時間差報道
むかしバレーボールに「時間差攻撃」というのがあった。トスをアタッカーがスパイクするだけでは、相手にブロックされてしまう。そこでスパイクすると見せかけて相手ブロックのタイミングを外し、別のアタッカーがスパイクするというもの。ネットで調べたら1972年のミュンヘンオリンピックに向けて日本の男子チームが考案したようだ。当時は男女とも日本のバレーは世界のトップクラスにあった。その後、技術や戦術が発展し、現在ではコンビネーションバレーになっている。
リオデジャネイロで開催されているオリンピックでの、日本人選手の活躍が連日報道されている。日本からみるとブラジルは地球の裏側なので、日本とリオでは時差がちょうど12時間。昼と夜が反対で、日本の方が半日早い。したがって日本の深夜から朝にかけて競技が行われてることになる。
寝ないで起きていればライブで競技を観ることができるが、それほど熱心ではない。しかし、朝から午前中ぐらいには、仕事の合間にネットで日本人選手の結果を知ることができる。さらに、夜はテレビで興味ある競技の録画放送を観る。すでに結果は分かっているのでハラハラ、ドキドキ感は少ないが、それでも動画で観ていると思わず力が入るものだ。
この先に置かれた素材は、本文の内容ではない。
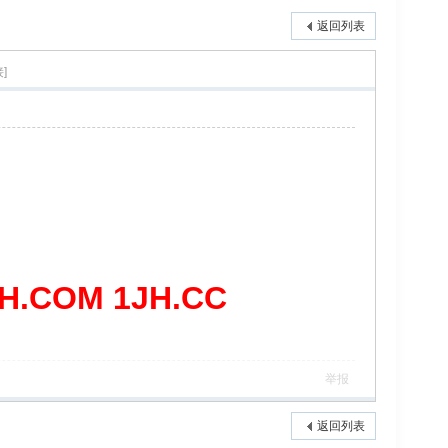
返回列表
]
COM 1JH.CC
举报
返回列表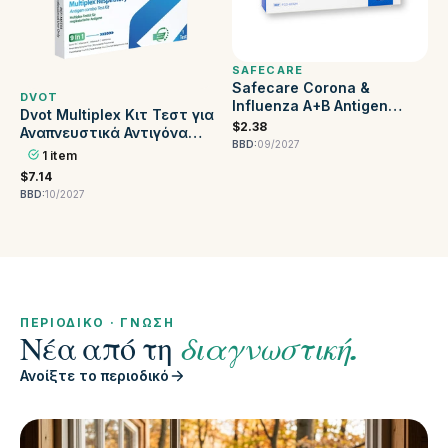
SAFECARE
Safecare Corona &
DVOT
Influenza A+B Antigen
Dvot Multiplex Κιτ Τεστ για
Combo Rapid Test
$2.38
Αναπνευστικά Αντιγόνα
Αυτοδιαγνωστικό Τεστ
BBD:
09/2027
9σε1 (Επαγγελματική
1 item
Ρινικού Επιχρίσματος
Χρήση)
CE2934
$7.14
BBD:
10/2027
ΠΕΡΙΟΔΙΚΌ · ΓΝΏΣΗ
Νέα από τη
διαγνωστική.
Ανοίξτε το περιοδικό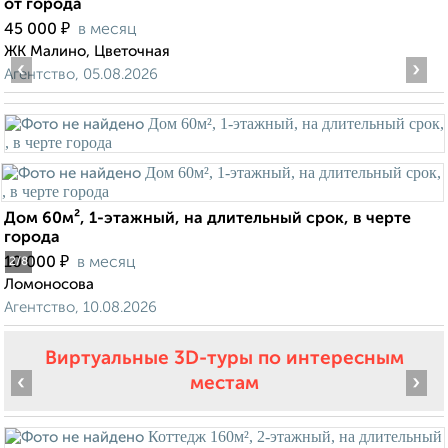
от города
₽
45 000
в месяц
ЖК Малино, Цветочная
‹
›
Агентство, 05.08.2026
Дом 60м², 1-этажный, на длительный срок, в черте
города
₽
10 000
в месяц
2
/8
Ломоносова
Агентство, 10.08.2026
Виртуальные 3D-туры по интересным
‹
›
местам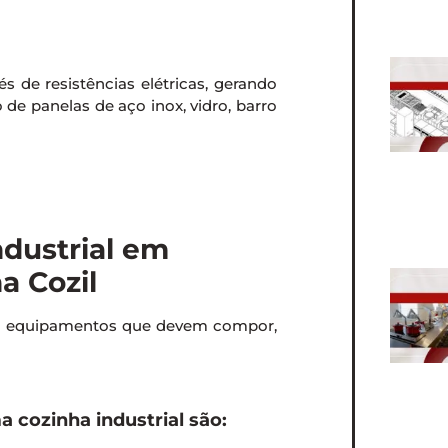
s de resistências elétricas, gerando
o de panelas de aço inox, vidro, barro
dustrial em
a Cozil
em equipamentos que devem compor,
cozinha industrial são: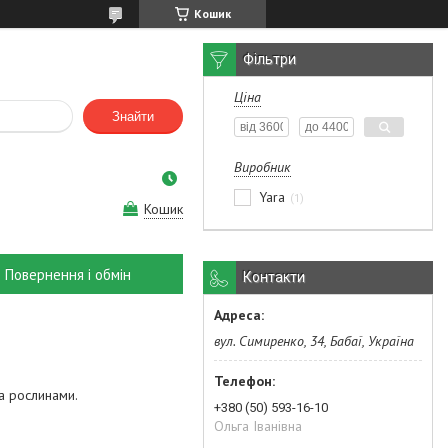
Кошик
Фільтри
Ціна
Знайти
Виробник
Yara
1
Кошик
Повернення і обмін
Контакти
вул. Симиренко, 34, Бабаї, Україна
а рослинами.
+380 (50) 593-16-10
Ольга Іванівна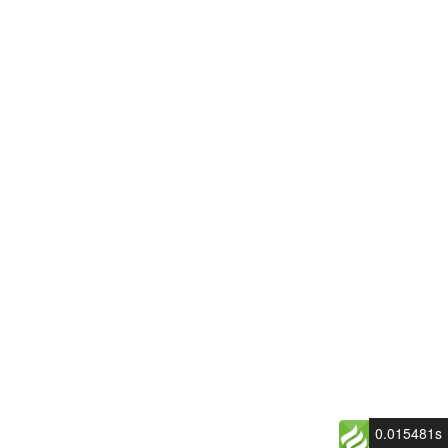
0.015481s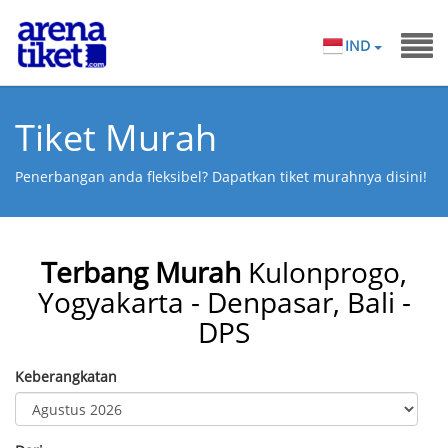
IND
Tiket Murah
Penerbangan anda fleksibel? Dapatkan tiket murahnya disini!
Terbang Murah
Kulonprogo,
Yogyakarta - Denpasar, Bali -
DPS
Keberangkatan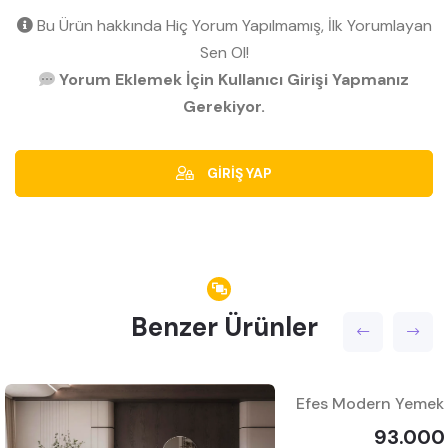
Bu Ürün hakkında Hiç Yorum Yapılmamış, İlk Yorumlayan
Sen Ol!
Yorum Eklemek İçin Kullanıcı Girişi Yapmanız
Gerekiyor.
GİRİŞ YAP
Benzer Ürünler
Efes Modern Yemek 
93.000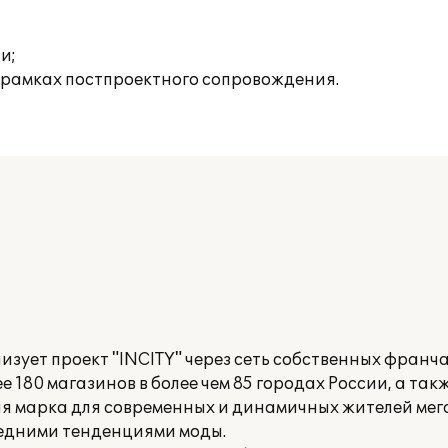
и;
 рамках постпроектного сопровождения.
зует проект "INCITY" через сеть собственных франч
е 180 магазинов в более чем 85 городах России, а так
вая марка для современных и динамичных жителей ме
ледними тенденциями моды.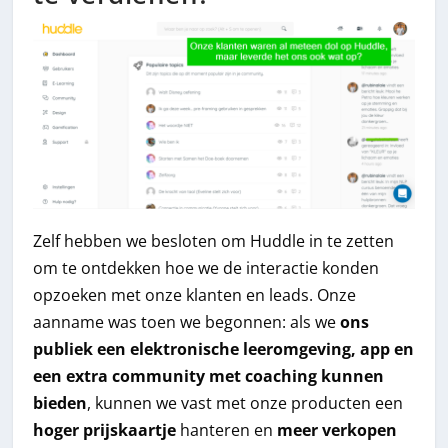
Zelf hebben we besloten om Huddle in te zetten
om te ontdekken hoe we de interactie konden
opzoeken met onze klanten en leads. Onze
aanname was toen we begonnen: als we
ons
publiek een elektronische leeromgeving, app en
een extra community met coaching kunnen
bieden
, kunnen we vast met onze producten een
hoger prijskaartje
hanteren en
meer verkopen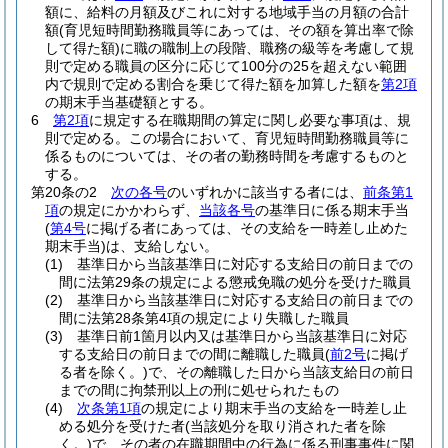
額に、給料の月額及びこれに対する地域手当の月額の合計
額
(育児短時間勤務職員等にあっては、その額を算出率で除
して得た額)
に職の職制上の段階、職務の級等を考慮して規
則で定める職員の区分に応じて100分の25を超えない範囲
内で規則で定める割合を乗じて得た額を加算した額を
第2項
の期末手当基礎額とする。
6
第2項
に規定する在職期間の算定に関し必要な事項は、規
則で定める。
この場合において、育児短時間勤務職員等に
係るものについては、その者の勤務時間を考慮するものと
する。
第20条の2
次の各号
のいずれかに該当する者には、
前条第1
項
の規定にかかわらず、
当該各号
の基準日に係る期末手当
(
第4号
に掲げる者にあっては、その支給を一時差し止めた
期末手当)
は、支給しない。
(1)
基準日から当該基準日に対応する支給日の前日までの
間に法第29条の規定による懲戒免職の処分を受けた職員
(2)
基準日から当該基準日に対応する支給日の前日までの
間に法第28条第4項の規定により失職した職員
(3)
基準日前1箇月以内又は基準日から当該基準日に対応
する支給日の前日までの間に離職した職員
(
前2号
に掲げ
る者を除く。)
で、その離職した日から当該支給日の前日
までの間に拘禁刑以上の刑に処せられたもの
(4)
次条第1項
の規定により期末手当の支給を一時差し止
める処分を受けた者
(当該処分を取り消された者を除
く。)
で、その者の在職期間中の行為に係る刑事事件に関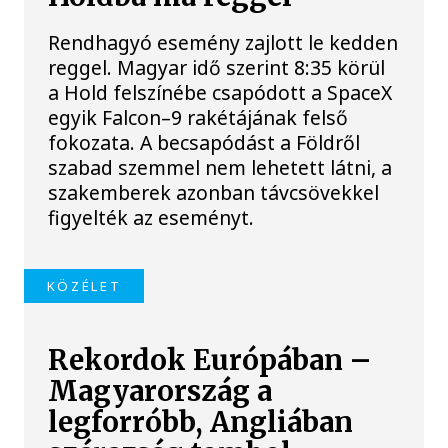
Rendhagyó esemény zajlott le kedden
reggel. Magyar idő szerint 8:35 körül
a Hold felszínébe csapódott a SpaceX
egyik Falcon–9 rakétájának felső
fokozata. A becsapódást a Földről
szabad szemmel nem lehetett látni, a
szakemberek azonban távcsövekkel
figyelték az eseményt.
KÖZÉLET
Rekordok Európában –
Magyarország a
legforróbb, Angliában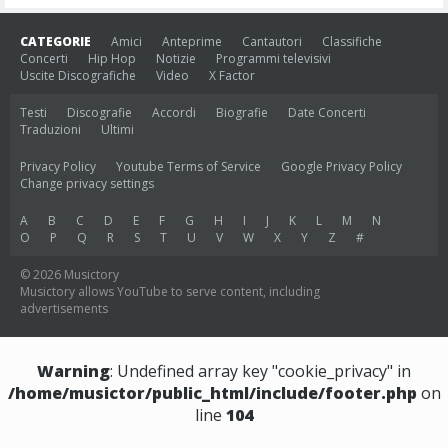
CATEGORIE
Amici
Anteprime
Cantautori
Classifiche
Concerti
Hip Hop
Notizie
Programmi televisivi
Uscite Discografiche
Video
X Factor
Testi
Discografie
Accordi
Biografie
Date Concerti
Traduzioni
Ultimi
Privacy Policy
Youtube Terms of Service
Google Privacy Policy
Change privacy settings
A
B
C
D
E
F
G
H
I
J
K
L
M
N
O
P
Q
R
S
T
U
V
W
X
Y
Z
#
© 2026 Musictory
Musictory allows YouTube to serve content, including
advertisements
Warning
: Undefined array key "cookie_privacy" in
/home/musictor/public_html/include/footer.php
on
line
104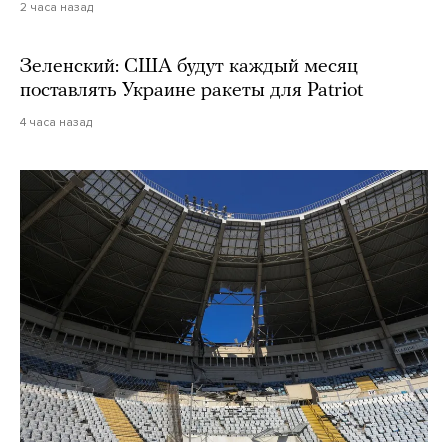
2 часа назад
Зеленский: США будут каждый месяц
поставлять Украине ракеты для Patriot
4 часа назад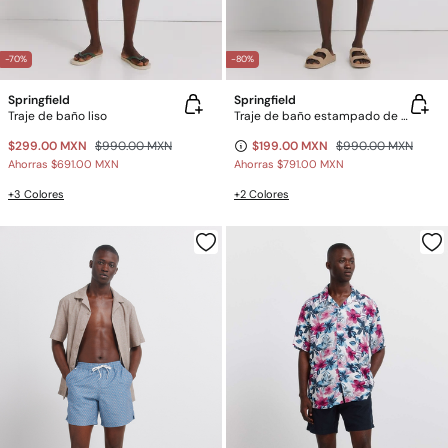
-70%
-80%
Springfield
Springfield
Traje de baño liso
Traje de baño estampado de estrellas
$299.00 MXN
$990.00 MXN
$199.00 MXN
$990.00 MXN
Ahorras
$691.00 MXN
Ahorras
$791.00 MXN
+3 Colores
+2 Colores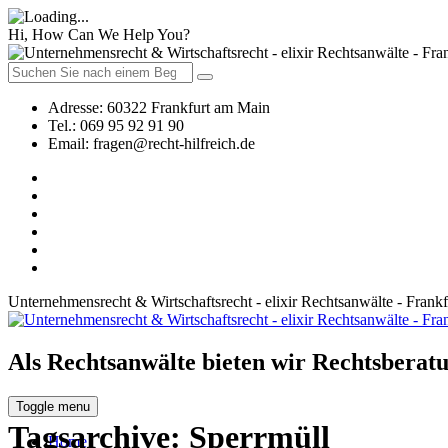
Hi, How Can We Help You?
Adresse:
60322 Frankfurt am Main
Tel.:
069 95 92 91 90
Email:
fragen@recht-hilfreich.de
Unternehmensrecht & Wirtschaftsrecht - elixir Rechtsanwälte - Frank
Als Rechtsanwälte bieten wir Rechtsberatu
Toggle menu
Tagsarchive:
Sperrmüll
Home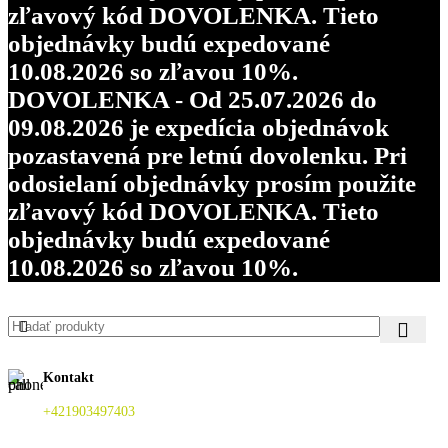
zľavový kód DOVOLENKA. Tieto
objednávky budú expedované
10.08.2026 so zľavou 10%.
DOVOLENKA - Od 25.07.2026 do
09.08.2026 je expedícia objednávok
pozastavená pre letnú dovolenku. Pri
odosielaní objednávky prosím použite
zľavový kód DOVOLENKA. Tieto
objednávky budú expedované
10.08.2026 so zľavou 10%.
Kontakt
+421903497403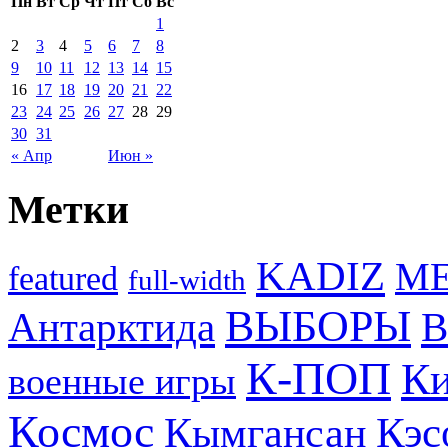
Пн
Вт
Ср
Чт
Пт
Сб
Вс
1
2
3
4
5
6
7
8
9
10
11
12
13
14
15
16
17
18
19
20
21
22
23
24
25
26
27
28
29
30
31
« Апр
Июн »
Метки
KADIZ
M
featured
full-width
ВЫБОРЫ
Антарктида
В
К-ПОП
Ки
военные игры
Космос
Кэс
Кымгансан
そして1夜開けて翌朝になると、同じ結果を新聞でみることになる。朝刊しか取っていないので、最初のうちは、あれ! と思ったものだ。朝刊に載っているのが一昨日の出来事のような違和感があったからだ。2、3日すると慣れてきて、深夜から早朝に行われた競技の結果を午前中にネットで知り、夜はテレビで録画を動画で観て、翌朝に新聞で読む、というサイクルが定着してきた。これは時差が12時間だからであろう。たとえば6時間の時差では、新聞の原稿締め切り時間の関係で、このようなサイクルにはならない。
「時間差報道」に慣れてくると、活字伝達→テレビなど電波放送→インターネット通信という媒体の歴史を遡っていることに気づいた。そしてネット、テレビ(ラジオ)、活字媒体(新聞、雑誌、単行本)といった、それぞれの特徴と役割の違いを認識したうえでの住み分けを考えれば、活字媒体も生き残れるなと確信を深めるのである。